Wait. Epic isn’t a big enough word. Gargantuan failure is more
accurate. I lasted until January 3 before the e-mail flood buried me.
Being a
the-glass-is-half-full-and-someone-will-be-along-soon-to-fill-it-up
kind of guy, I do believe somewhere in the recesses of my deep insanity
that I’ll catch up and get that pup cleaned out. But in my more
realistic moments, I confess there will be thousands of e-mails at the
end of 2011 that deserved my attention but never got it.
Why? The simple answer is I
don’t have time to answer all of them. The more complex answer is so
many things compete for my attention these days I choose not to use my
limited time bank to answer all my e-mails.
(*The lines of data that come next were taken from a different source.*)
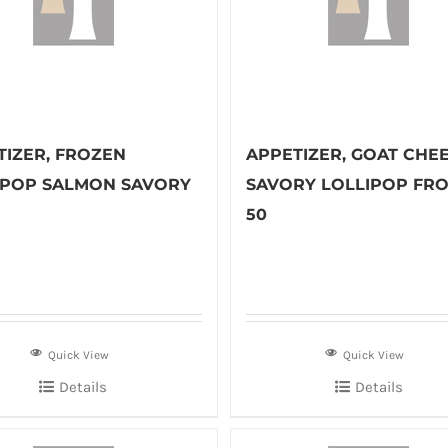
TIZER, FROZEN
APPETIZER, GOAT CHE
IPOP SALMON SAVORY
SAVORY LOLLIPOP FRO
50
Quick View
Quick View
Details
Details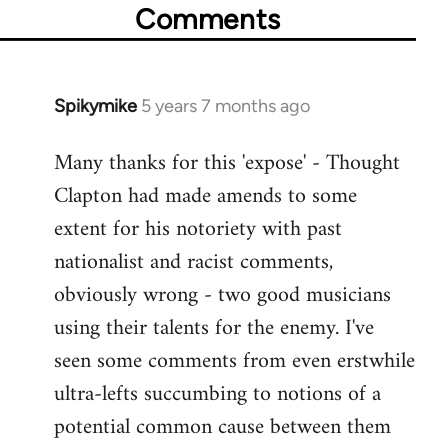
Comments
Spikymike
5 years 7 months ago
In
reply
Many thanks for this 'expose' - Thought
to
Clapton had made amends to some
Welcome
by
extent for his notoriety with past
libcom.org
nationalist and racist comments,
obviously wrong - two good musicians
using their talents for the enemy. I've
seen some comments from even erstwhile
ultra-lefts succumbing to notions of a
potential common cause between them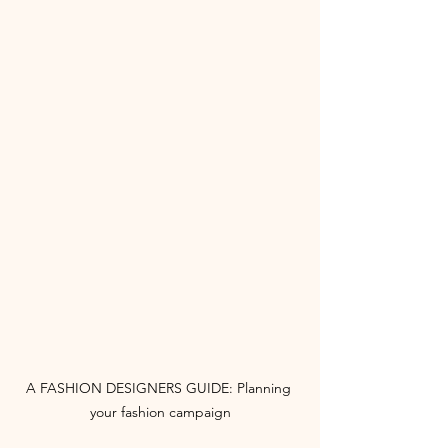
A FASHION DESIGNERS GUIDE: Planning 
your fashion campaign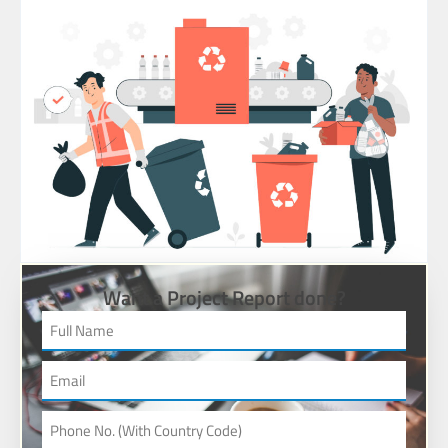
Want a Project Report done?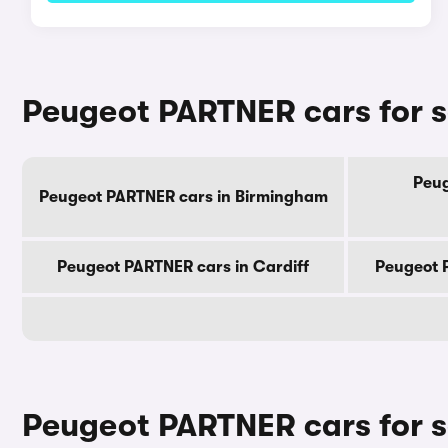
Peugeot PARTNER cars for sa
Peug
Peugeot PARTNER cars in Birmingham
Peugeot PARTNER cars in Cardiff
Peugeot 
Peugeot PARTNER cars for s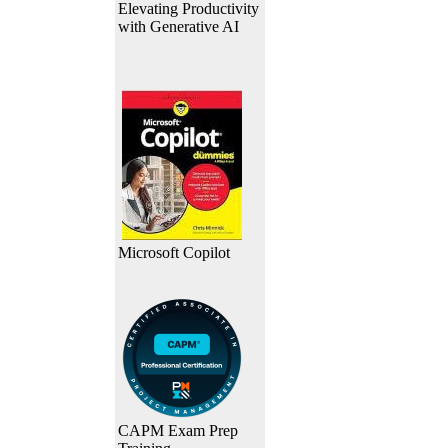
Elevating Productivity
with Generative AI
Microsoft Copilot
CAPM Exam Prep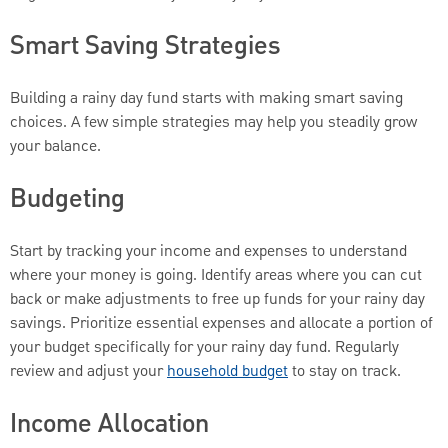
Smart Saving Strategies
Building a rainy day fund starts with making smart saving
choices. A few simple strategies may help you steadily grow
your balance.
Budgeting
Start by tracking your income and expenses to understand
where your money is going. Identify areas where you can cut
back or make adjustments to free up funds for your rainy day
savings. Prioritize essential expenses and allocate a portion of
your budget specifically for your rainy day fund. Regularly
review and adjust your
household budget
to stay on track.
Income Allocation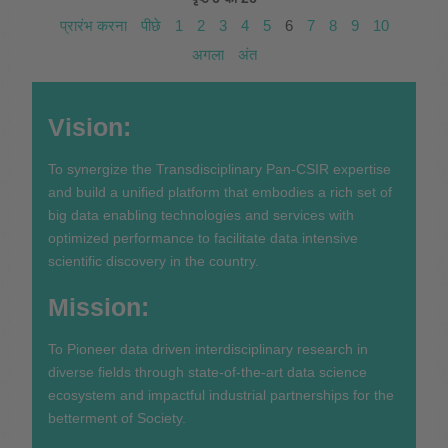
प्रारंभ करना
पीछे
1
2
3
4
5
6
7
8
9
10
अगला
अंत
Vision:
To synergize the Transdisciplinary Pan-CSIR expertise
and build a unified platform that embodies a rich set of
big data enabling technologies and services with
optimized performance to facilitate data intensive
scientific discovery in the country.
Mission:
To Pioneer data driven interdisciplinary research in
diverse fields through state-of-the-art data science
ecosystem and impactful industrial partnerships for the
betterment of Society.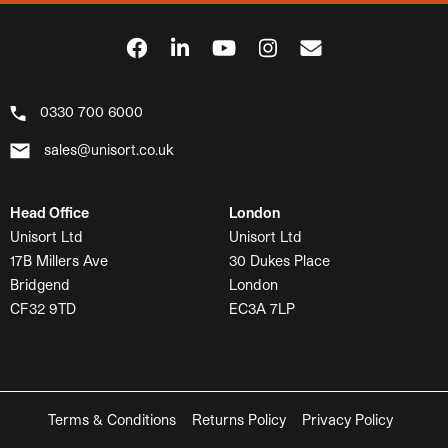
0330 700 6000
sales@unisort.co.uk
Head Office
London
Unisort Ltd
Unisort Ltd
17B Millers Ave
30 Dukes Place
Bridgend
London
CF32 9TD
EC3A 7LP
Terms & Conditions
Returns Policy
Privacy Policy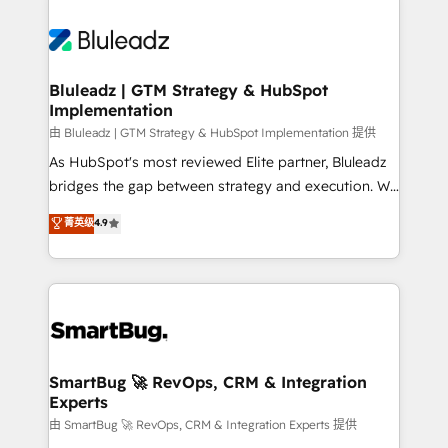
Bluleadz | GTM Strategy & HubSpot
Implementation
由 Bluleadz | GTM Strategy & HubSpot Implementation 提供
As HubSpot's most reviewed Elite partner, Bluleadz
bridges the gap between strategy and execution. We
don't just "set up tools" — we install the GTM
菁英级
4.9
Operating System (GTM OS) to align your leadership
and engineer a portal that drives predictable
revenue velocity. 🚀 GTM Strategy & Alignment
Workshops & Sprints: Identify "Valleys of Death"
stalling growth. Fix your ICP, Math, and Story to stop
"accelerating a mess." ⚙️ Elite Engineering & AI
Scalable Architecture: Zero-technical-debt setup
SmartBug 🚀 RevOps, CRM & Integration
Experts
across all Hubs, validated by our 7 HubSpot
Accreditations. AI-Powered RevOps: Breeze AI,
由 SmartBug 🚀 RevOps, CRM & Integration Experts 提供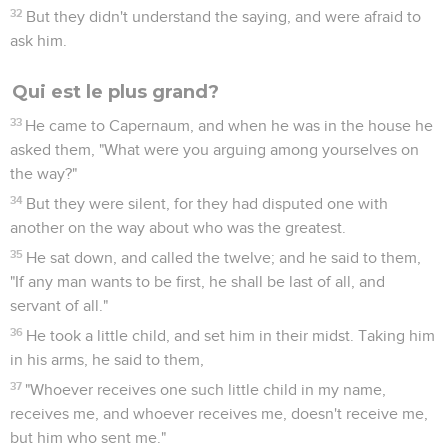
32
But they didn't understand the saying, and were afraid to
ask him.
Qui est le plus grand?
33
He came to Capernaum, and when he was in the house he
asked them, "What were you arguing among yourselves on
the way?"
34
But they were silent, for they had disputed one with
another on the way about who was the greatest.
35
He sat down, and called the twelve; and he said to them,
"If any man wants to be first, he shall be last of all, and
servant of all."
36
He took a little child, and set him in their midst. Taking him
in his arms, he said to them,
37
"Whoever receives one such little child in my name,
receives me, and whoever receives me, doesn't receive me,
but him who sent me."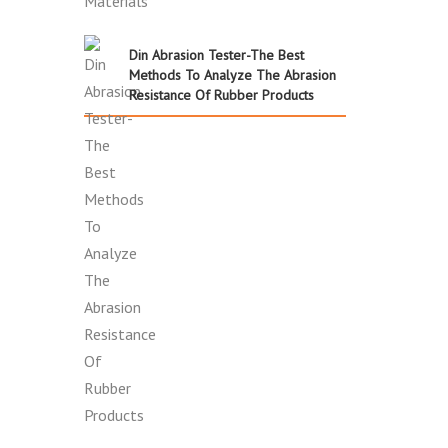
Din Abrasion Tester-The Best
Methods To Analyze The Abrasion
Resistance Of Rubber Products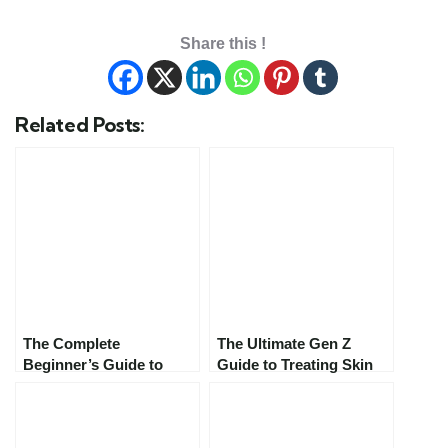
Share this !
Related Posts:
The Complete
The Ultimate Gen Z
Beginner’s Guide to
Guide to Treating Skin
Starting Your First
Concerns in 2025:
Skincare Routine in
Skincare That Actually
2025: Everything You
Works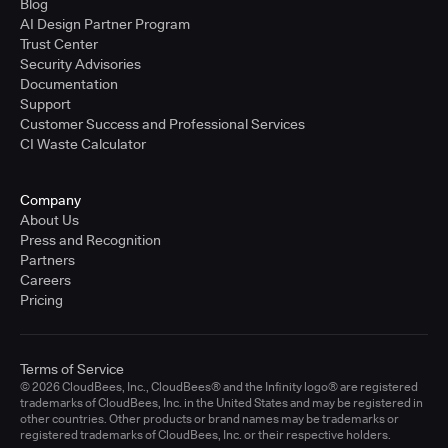
Blog
AI Design Partner Program
Trust Center
Security Advisories
Documentation
Support
Customer Success and Professional Services
CI Waste Calculator
Company
About Us
Press and Recognition
Partners
Careers
Pricing
Terms of Service
© 2026 CloudBees, Inc., CloudBees® and the Infinity logo® are registered
trademarks of CloudBees, Inc. in the United States and may be registered in
other countries. Other products or brand names may be trademarks or
registered trademarks of CloudBees, Inc. or their respective holders.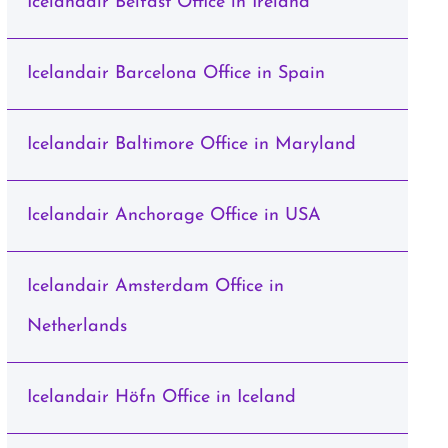
Icelandair Belfast Office in Ireland
Icelandair Barcelona Office in Spain
Icelandair Baltimore Office in Maryland
Icelandair Anchorage Office in USA
Icelandair Amsterdam Office in
Netherlands
Icelandair Höfn Office in Iceland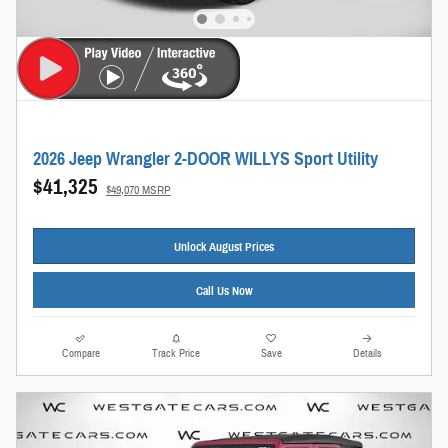
2026 Jeep Wrangler 2-DOOR WILLYS Sport Utility
$41,325
$49,070 MSRP
Unlock August Prices
Call Us Now
Compare
Track Price
Save
Details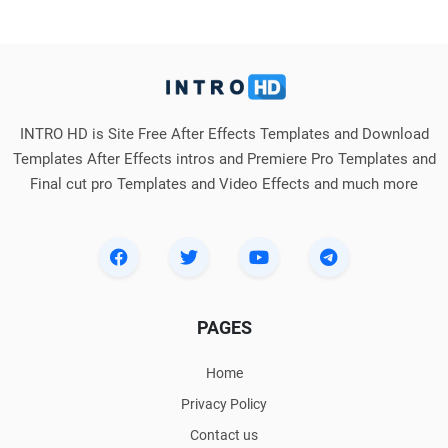
INTRO HD is Site Free After Effects Templates and Download
Templates After Effects intros and Premiere Pro Templates and
Final cut pro Templates and Video Effects and much more
PAGES
Home
Privacy Policy
Contact us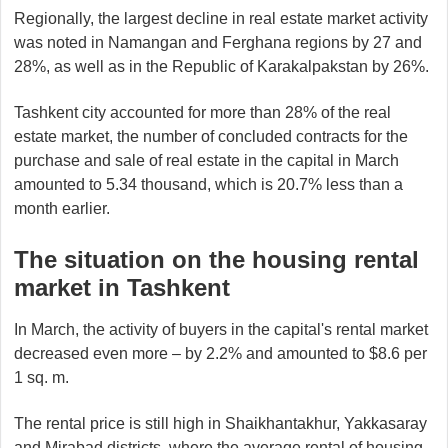
Regionally, the largest decline in real estate market activity
was noted in Namangan and Ferghana regions by 27 and
28%, as well as in the Republic of Karakalpakstan by 26%.
Tashkent city accounted for more than 28% of the real
estate market, the number of concluded contracts for the
purchase and sale of real estate in the capital in March
amounted to 5.34 thousand, which is 20.7% less than a
month earlier.
The situation on the housing rental
market in Tashkent
In March, the activity of buyers in the capital's rental market
decreased even more – by 2.2% and amounted to $8.6 per
1 sq. m.
The rental price is still high in Shaikhantakhur, Yakkasaray
and Mirabad districts, where the average rental of housing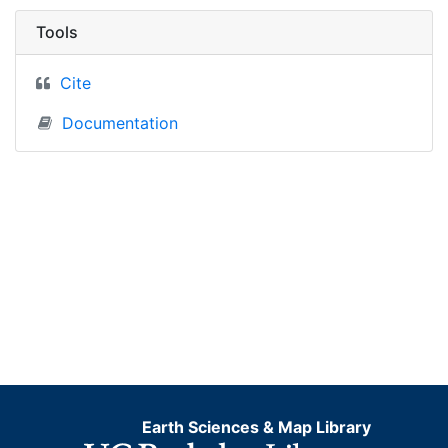
Tools
Cite
Documentation
Earth Sciences & Map Library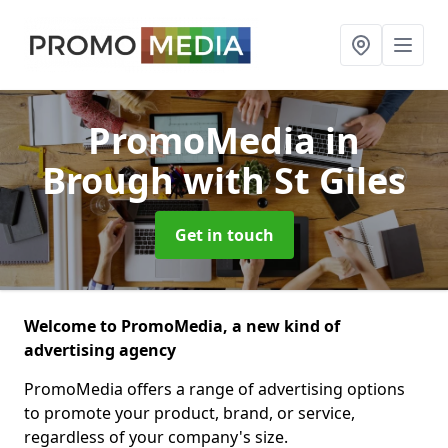
PromoMedia
in
Brough with St Giles
Get in touch
Welcome to PromoMedia, a new kind of
advertising agency
PromoMedia offers a range of advertising options
to promote your product, brand, or service,
regardless of your company's size.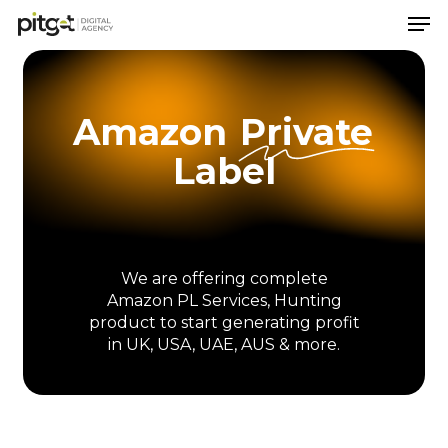
Men
Skip
to
Close
main
Menu
content
Amazon
Private
Label
We
are
offering
complete
Amazon
PL
Services,
Hunting
product
to
start
generating
profit
in
UK,
USA,
UAE,
AUS
&
more.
No, I refuse to comment on the
stack of private Facebook messages I haven’t gotten to.
Is there a point to
this, Jim?
Yes, here’s my thesis: We’re not
as patient as we used to be. The time drain on our lives is epidemic. I
don’t need to point out the areas, you’re thinking of them right now:
blogs, Twitter, Facebook, TV, movies, Internet, e-mail friends, family,
working out, and reading … (wait, reading isn’t a time
drain, it’s life!)
Fine, I get it. We’re
impatient. How does your point apply to marketing?
Because people (editors, agents,
readers) have more coming at them, we need to communicate more often in
sound
bites. In media terms a sound bite could be described as a concise,
communication that clearly conveys a thought or idea. (I hear you
alliteration junkies clapping, thank you.)
Am
I actually suggesting you to talk to people in twenty or thirty-word
sentences? Yes. Exactly.
Think about your elevator pitch.
It’s short. Pithy. Makes people go, “Oooooo.” That’s the same way you
need to think about answering any question an editor, agent, or reader
asks you.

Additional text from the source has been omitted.